= Sir William Wray, 1st Baronet, of Ashby =

English politician

Sir William Wray, 1st Baronet, of Ashby (1625 - 17 October 1669) was an English politician who sat in the House of Commons at various times between 1645 and 1660.

Wray was the son of Sir Christopher Wray of Ashby, Lincolnshire, and his wife, Albinia Cecil, daughter of Edward Cecil, 1st Viscount Wimbledon. He was grandson of Sir William Wray, 1st Baronet, of Glentworth. He was admitted to Lincoln's Inn on 5 November 1638.

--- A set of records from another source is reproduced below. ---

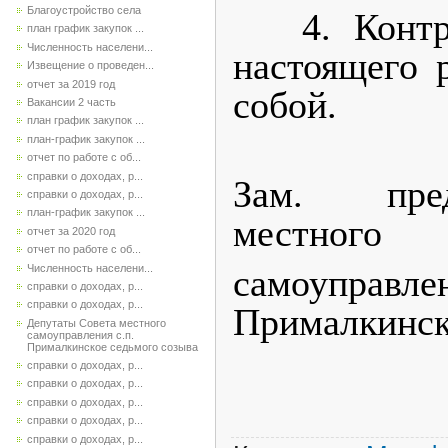
Благоустройство села
4. Контро
план график закупок ...
Численность населени...
настоящего 
Извещение о проведен...
отчет за 2019 год
собой.
Вакансии 2 часть
план график закупок ...
план-график закупок ...
отчет по работе с об...
справки о доходах, р...
Зам. пред
справки о доходах, р...
план-график закупок ...
местного
отчет за 2020 год
отчет по работе с об...
Численность населени...
самоупр
справки о доходах, р...
справки о доходах, р...
Прим
Депутаты Совета местного
самоуправления с.п.
А.В.
Прималкинское седьмого созыва
справки о доходах, р...
справки о доходах, р...
справки о доходах, р...
справки о доходах, р...
справки о доходах, р...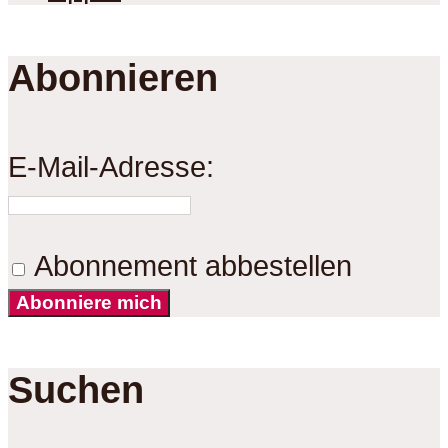
Abonnieren
E-Mail-Adresse:
Abonnement abbestellen
Abonniere mich
Suchen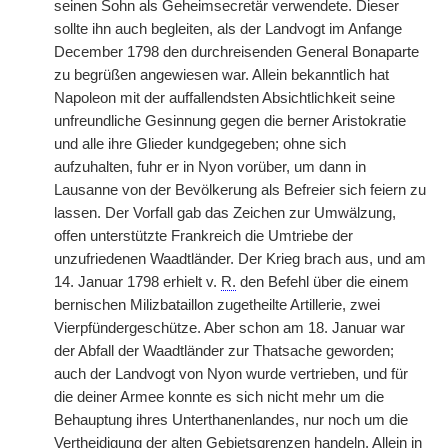
seinen Sohn als Geheimsecretär verwendete. Dieser
sollte ihn auch begleiten, als der Landvogt im Anfange
December 1798 den durchreisenden General Bonaparte
zu begrüßen angewiesen war. Allein bekanntlich hat
Napoleon mit der auffallendsten Absichtlichkeit seine
unfreundliche Gesinnung gegen die berner Aristokratie
und alle ihre Glieder kundgegeben; ohne sich
aufzuhalten, fuhr er in Nyon vorüber, um dann in
Lausanne von der Bevölkerung als Befreier sich feiern zu
lassen. Der Vorfall gab das Zeichen zur Umwälzung,
offen unterstützte Frankreich die Umtriebe der
unzufriedenen Waadtländer. Der Krieg brach aus, und am
14. Januar 1798 erhielt v.
R.
den Befehl über die einem
bernischen Milizbataillon zugetheilte Artillerie, zwei
Vierpfündergeschütze. Aber schon am 18. Januar war
der Abfall der Waadtländer zur Thatsache geworden;
auch der Landvogt von Nyon wurde vertrieben, und für
die deiner Armee konnte es sich nicht mehr um die
Behauptung ihres Unterthanenlandes, nur noch um die
Vertheidigung der alten Gebietsgrenzen handeln. Allein in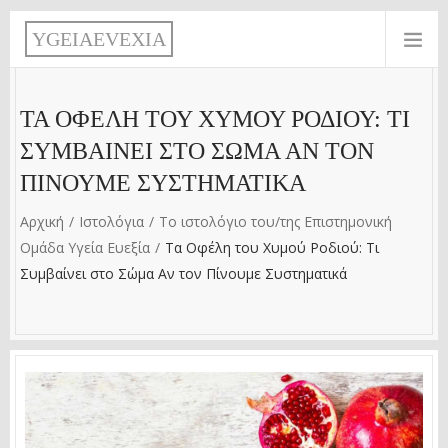
Παράκαμψη προς το κυρίως περιεχόμενο
Y
G
E
I
A
E
V
E
X
I
A
ΤΑ ΟΦΈΛΗ ΤΟΥ ΧΥΜΟΎ ΡΟΔΙΟΎ: ΤΙ
ΣΥΜΒΑΊΝΕΙ ΣΤΟ ΣΏΜΑ ΑΝ ΤΟΝ
ΠΊΝΟΥΜΕ ΣΥΣΤΗΜΑΤΙΚΆ
Αρχική
Ιστολόγια
Το ιστολόγιο του/της Επιστημονική
Ομάδα Υγεία Ευεξία
Τα Οφέλη του Χυμού Ροδιού: Τι
Συμβαίνει στο Σώμα Αν τον Πίνουμε Συστηματικά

In the Civil War, his father raised a regiment in the Parliamentarian army and he may have served as a captain. He succeeded to the estates of Ashby on the death of his father in February 1645 and was travelling abroad later in the year when he was elected Member of Parliament for Great Grimsby as a recruiter to the Long Parliament. He was underage and it was said that at this time he "little minded anything except drinking and folly". He was excluded under Pride's Purge in 1648. He was elected MP for Grimsby again in 1654 for the First Protectorate Parliament and became deputy governor of Beaumaris Castle in the same year. He was elected MP for Grimsby again in 1656 for the Second Protectorate Parliament and in 1659 for the Third Protectorate Parliament.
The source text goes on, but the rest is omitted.